The United States Amateur Championship, commonly known as the U.S. Amateur, is the leading annual golf tournament in the United States for amateur golfers. It is organized by the United States Golf Association and is currently held each August over a 7-day period.

In 1894 there were two tournaments called the "National Amateur Championship". One of them was played at Newport Country Club and was won by William G. Lawrence, and the other took place at Saint Andrew's Golf Club and was won by Laurence B. Stottard. This state of affairs prompted Charles B. Macdonald of the Chicago Golf Club to call for the creation of a national governing body to authorize an official national championship, and the Amateur Golf Association of the United States, which was soon to be renamed the United States Golf Association, was formed on December 22 of that year. In 1895 it organized both the first U.S. Amateur Championship and the first U.S. Open, both of which were played at Newport Country Club.
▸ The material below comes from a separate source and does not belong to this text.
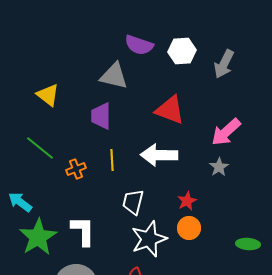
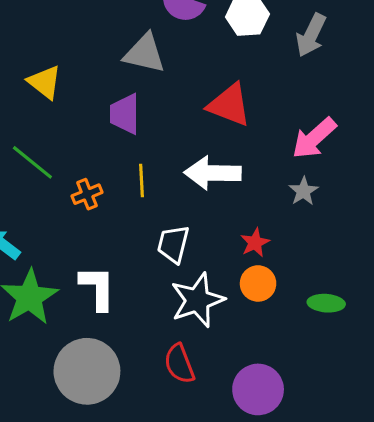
green ellipse: (248, 244) -> (326, 303), moved

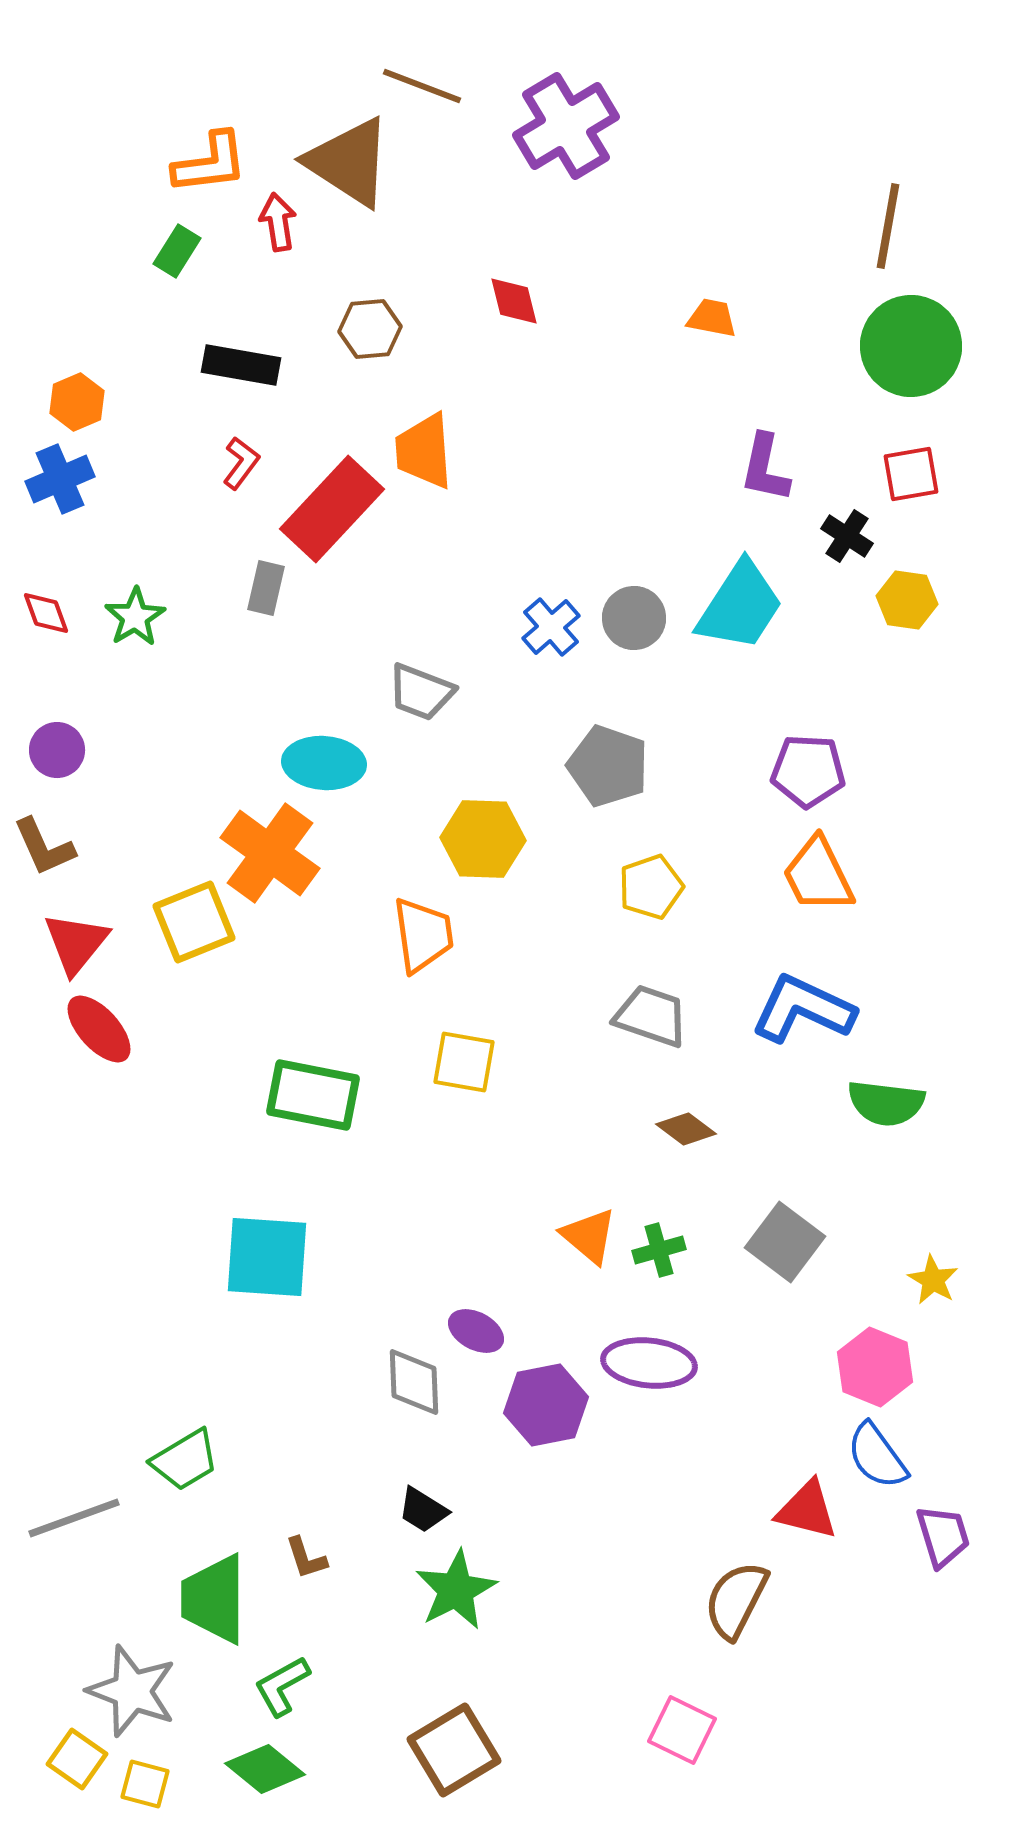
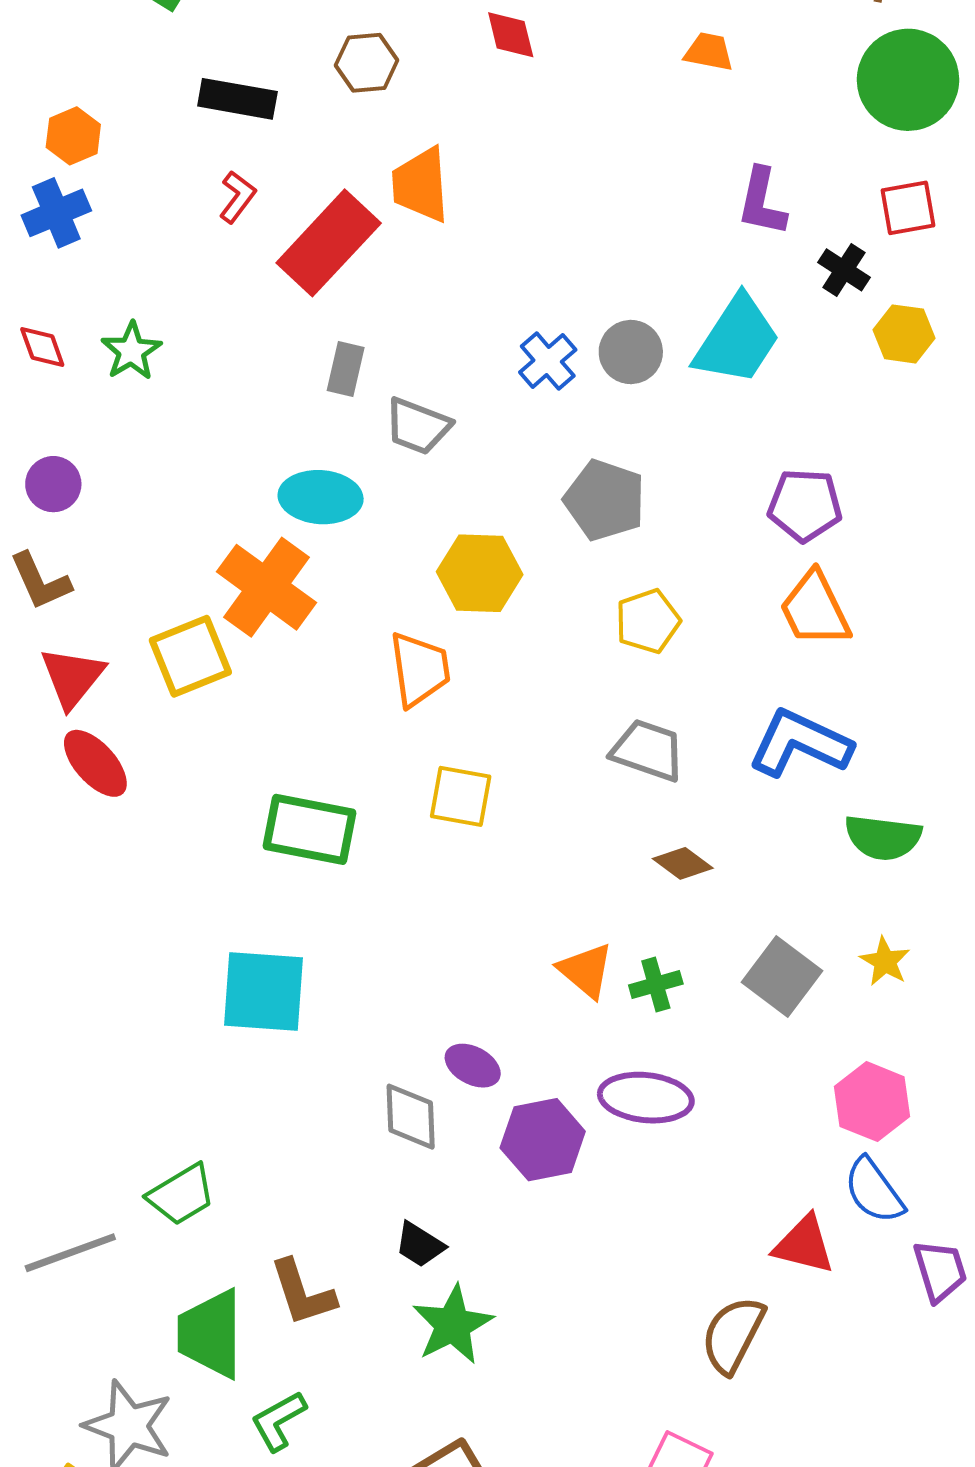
gray rectangle: (266, 588) -> (346, 369), moved
yellow star: (933, 1280) -> (885, 961), moved
brown L-shape: (306, 1558) -> (303, 1293), size x1.6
There are no age or gender restrictions on entry, but players must have a handicap index of 2.4 or less. Originally, entry was restricted to members of USGA-affiliated private clubs (and, presumably, international players who were members of private clubs affiliated with their nations' golf governing bodies), a restriction that was not lifted until 1979. The tournament consists of two days of stroke play, with the leading 64 competitors then playing a knockout competition held at match play to decide the champion. All knockout matches are over 18 holes except for the final, which consists of 36 holes, separated into morning and afternoon 18-hole rounds. Nowadays it is usually won by players in their late teens or early twenties who are working towards a career as a tournament professional. Before World War II more top-level golfers chose to remain amateur, and the average age of U.S. Amateur champions was higher.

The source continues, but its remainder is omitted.